Each record below is to be retyped exactly, with its pictures omitted.

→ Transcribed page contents
☆ ☆ ☆

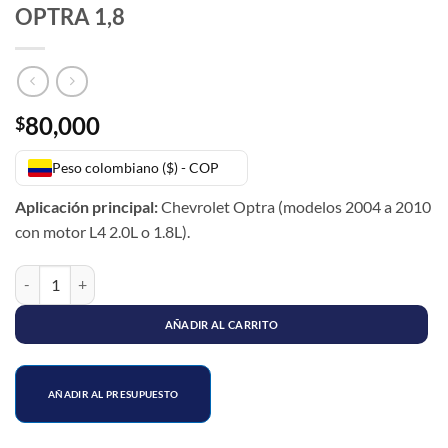
OPTRA 1,8
80,000
$
Peso colombiano ($) - COP
Aplicación principal:
⁠Chevrolet Optra
(modelos 2004 a 2010
con motor L4 2.0L o 1.8L).
SOPORTE CAJA 4 P 5 P MECANICO OPTRA 1,8 cantidad
AÑADIR AL CARRITO
AÑADIR AL PRESUPUESTO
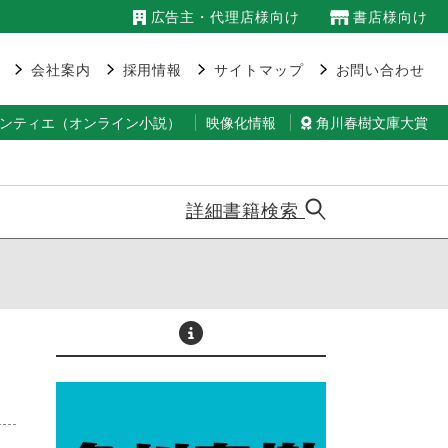
広告主・代理店様向け
書店様向け
会社案内
採用情報
サイトマップ
お問い合わせ
ランティエ（オンライン小説）
映像化情報
角川春樹文庫大賞
詳細書籍検索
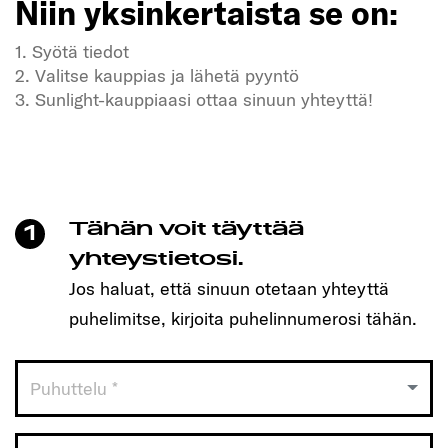
Niin yksinkertaista se on:
1. Syötä tiedot
2. Valitse kauppias ja lähetä pyyntö
3. Sunlight-kauppiaasi ottaa sinuun yhteyttä!
Kaipaatko vapautta ja seikkailuja?
Meidän SUNLIGHT-ajoneuvomme myös!
Varaa helposti aika yhdellä klikkauksella ja löydä
itsellesi sopiva malli!
Tähän voit täyttää
1
Niin yksinkertaista se on:
yhteystietosi.
Jos haluat, että sinuun otetaan yhteyttä
1. Syötä tiedot
puhelimitse, kirjoita puhelinnumerosi tähän.
2. Valitse kauppias ja lähetä pyyntö
3. Sunlight-kauppiaasi ottaa sinuun yhteyttä!
Puhuttelu *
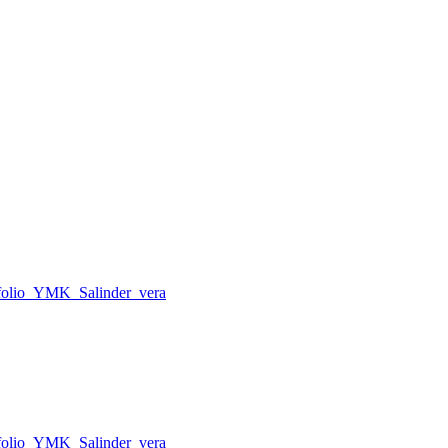
tfolio_YMK_Salinder_vera
tfolio_YMK_Salinder_vera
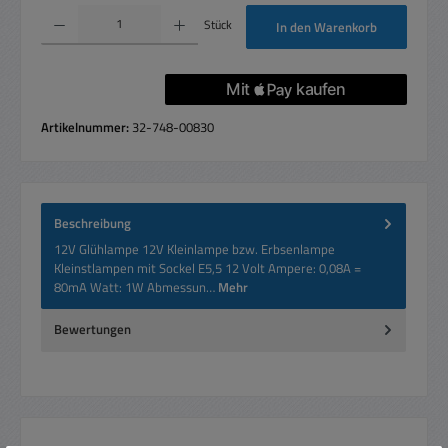
Produkt Anzahl: Gib den gewünschten Wert ein oder benutze die Schaltflächen um die 
Stück
In den Warenkorb
Artikelnummer:
32-748-00830
Beschreibung
12V Glühlampe 12V Kleinlampe bzw. Erbsenlampe
Kleinstlampen mit Sockel E5,5 12 Volt Ampere: 0,08A =
80mA Watt: 1W Abmessun…
Mehr
Bewertungen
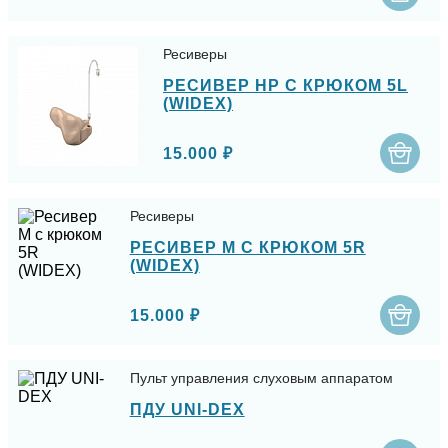
Ресиверы
РЕСИВЕР HP С КРЮКОМ 5L
(WIDEX)
15.000 ₽
Ресиверы
РЕСИВЕР M С КРЮКОМ 5R
(WIDEX)
15.000 ₽
Пульт управления слуховым аппаратом
ПДУ UNI-DEX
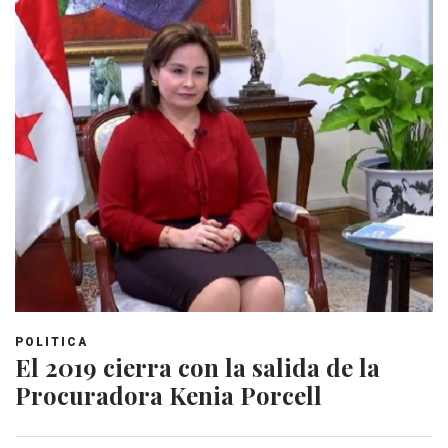
POLITICA
El 2019 cierra con la salida de la
Procuradora Kenia Porcell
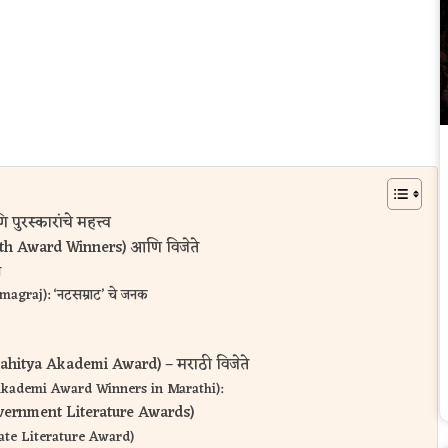
ुरस्कारांचे महत्त्व
npith Award Winners) आणि विजेते
े
magraj): ‘नटसम्राट’ चे जनक
ार (Sahitya Akademi Award) – मराठी विजेते
tya Akademi Award Winners in Marathi):
a Government Literature Awards)
State Literature Award)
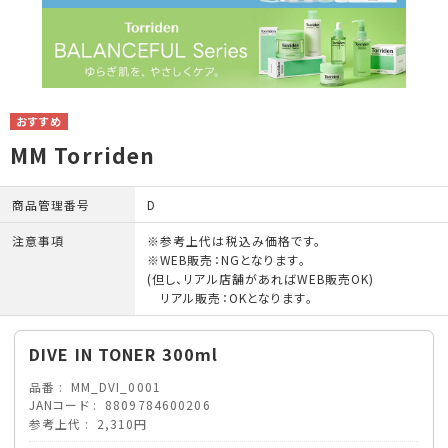
MM Torriden
商品管理番号
D
注意事項
※参考上代は税込み価格です。
※WEB販売：NGとなります。
(但し、リアル店舗があればWEB販売OK)
リアル販売：OKとなります。
DIVE IN TONER 300ml
品番
MM_DVI_0001
JANコード
8809784600206
参考上代
2,310円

☆ ☆ ☆

→ Reply
OPTRA 1,8
80,000
$
Peso colombiano ($) - COP
Aplicación principal:
⁠Chevrolet Optra
(modelos 2004 a 2010
con motor L4 2.0L o 1.8L).
SOPORTE CAJA 4 P 5 P MECANICO OPTRA 1,8 cantidad
AÑADIR AL CARRITO
AÑADIR AL PRESUPUESTO
広告主・代理店様向け
書店様向け
会社案内
採用情報
サイトマップ
お問い合わせ
ランティエ（オンライン小説）
映像化情報
角川春樹文庫大賞
詳細書籍検索
Niin yksinkertaista se on:
1. Syötä tiedot
2. Valitse kauppias ja lähetä pyyntö
3. Sunlight-kauppiaasi ottaa sinuun yhteyttä!
Kaipaatko vapautta ja seikkailuja?
Meidän SUNLIGHT-ajoneuvomme myös!
Varaa helposti aika yhdellä klikkauksella ja löydä
itsellesi sopiva malli!
Tähän voit täyttää
1
Niin yksinkertaista se on:
yhteystietosi.
Jos haluat, että sinuun otetaan yhteyttä
1. Syötä tiedot
puhelimitse, kirjoita puhelinnumerosi tähän.
2. Valitse kauppias ja lähetä pyyntö
3. Sunlight-kauppiaasi ottaa sinuun yhteyttä!
Puhuttelu *
tfolio_YMK_Salinder_vera
tfolio_YMK_Salinder_vera
Produkt Anzahl: Gib den gewünschten Wert ein oder benutze die Schaltflächen um die 
Stück
In den Warenkorb
Artikelnummer:
32-748-00830
Beschreibung
12V Glühlampe 12V Kleinlampe bzw. Erbsenlampe
Kleinstlampen mit Sockel E5,5 12 Volt Ampere: 0,08A =
80mA Watt: 1W Abmessun…
Mehr
Bewertungen
Ресиверы
РЕСИВЕР HP С КРЮКОМ 5L
(WIDEX)
15.000 ₽
Ресиверы
РЕСИВЕР M С КРЮКОМ 5R
(WIDEX)
15.000 ₽
Пульт управления слуховым аппаратом
ПДУ UNI-DEX
POLITICA
El 2019 cierra con la salida de la
Procuradora Kenia Porcell
ुरस्कारांचे महत्त्व
npith Award Winners) आणि विजेते
े
magraj): ‘नटसम्राट’ चे जनक
ार (Sahitya Akademi Award) – मराठी विजेते
tya Akademi Award Winners in Marathi):
a Government Literature Awards)
State Literature Award)
MM Torriden
商品管理番号
D
注意事項
※参考上代は税込み価格です。
※WEB販売：NGとなります。
(但し、リアル店舗があればWEB販売OK)
リアル販売：OKとなります。
DIVE IN TONER 300ml
品番
MM_DVI_0001
JANコード
8809784600206
参考上代
2,310円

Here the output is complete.